His heavy-lidded eyes paused on her face for a moment. “Jemma.” Her name sounded odd on his lips, and Jemma suddenly remembered the first time she was unfaithful to Beaumont. It had been in Paris, of course, after she fled England in rage and tears. Two years after she moved to Paris, it finally became clear to her that Beaumont was not coming after her to beg her to come home—fool that she was, she had thought he would. In fact, he didn’t even pay her a visit for three years, and by then it was too late.

She had fallen into bed with a merry French gentleman who taught her the pleasures of her own body and his. And yet that first night, her heart had been as heavy as it was now.

Why should it be heavy? She had the right to do precisely as she wished. She watched him sit opposite her, tossing his coat-skirts behind him so they wouldn’t crease. “You may perhaps think that I do you more honor than I intend,” she said.

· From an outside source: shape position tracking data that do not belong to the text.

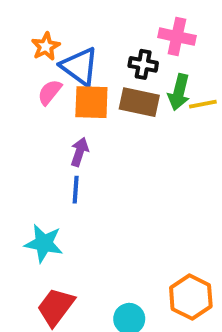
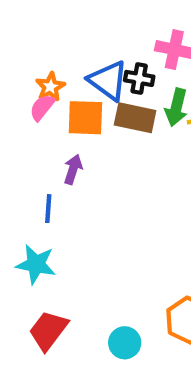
orange star: (46, 46) -> (50, 87), moved
blue triangle: (80, 66) -> (108, 81), moved
blue line: (76, 190) -> (48, 209), moved

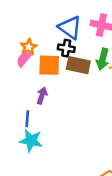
black cross: (139, 78) -> (66, 48), moved
blue triangle: (108, 81) -> (70, 28), moved
cyan star: (36, 264) -> (31, 141), moved

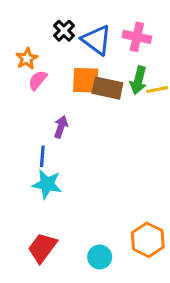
orange star: (29, 47) -> (27, 59), moved
black cross: (66, 48) -> (64, 31), moved, turned 35
orange square: (49, 65) -> (86, 80), moved

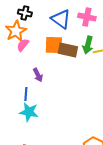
black cross: (64, 31) -> (25, 13), moved, turned -32
orange star: (27, 59) -> (16, 31), size x1.5
purple arrow: (61, 127) -> (38, 75), turned 136

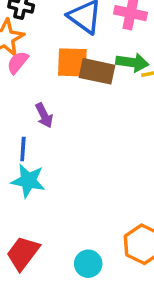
green arrow: (88, 45) -> (132, 62), turned -96

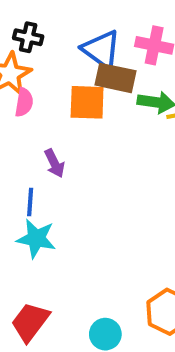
pink semicircle: (18, 62) -> (24, 102), turned 150
brown rectangle: (97, 71) -> (115, 78), moved

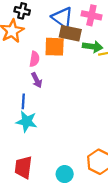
pink semicircle: (24, 102) -> (34, 59), moved
red trapezoid: (30, 322) -> (23, 167), turned -30

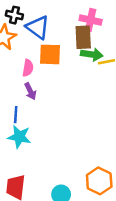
blue triangle: (62, 18) -> (38, 27), moved
brown rectangle: (70, 33) -> (83, 37), moved, turned 75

“Dear lady,” Villiers said, “I will take whatever scraps you throw from your table.”

More of his curfluffle. Perhaps she should just tell him that she disliked his practiced gallantry.

“A game?” she asked. “I have given you the advantage, as you see.”

He played a piece and so did she. Again, and again. The rhythm of the game soothed her, wrapped her in the sweet complexities of knights and rooks and the powerful queen. Slowly her rage and mortification ebbed as her focus on the game sharpened. Her bishop was menaced. She rushed to save him, only to find that her queen’s pawn was threatened. A troublesome move…she slowed to think. Paused, her fingers still on her rook, until she suddenly saw a path, took his rook.

He fought back, but her bishop took his queen…four moves later it was over. She won.

Then they parsed the game, playing it backwards.

“When your rook took my pawn…that was a beautiful play,” Villiers muttered.

“What if you had threatened my queen, so?”

“No, because knight takes bishop…”

It was almost more fun dissecting the game than playing it. Almost, but not quite. At the end, he leaned back and smiled at her. “Sometimes I think that chess is better than sex.”

“I think so always,” she said, startling herself.

“Someone should change your mind on that subject.”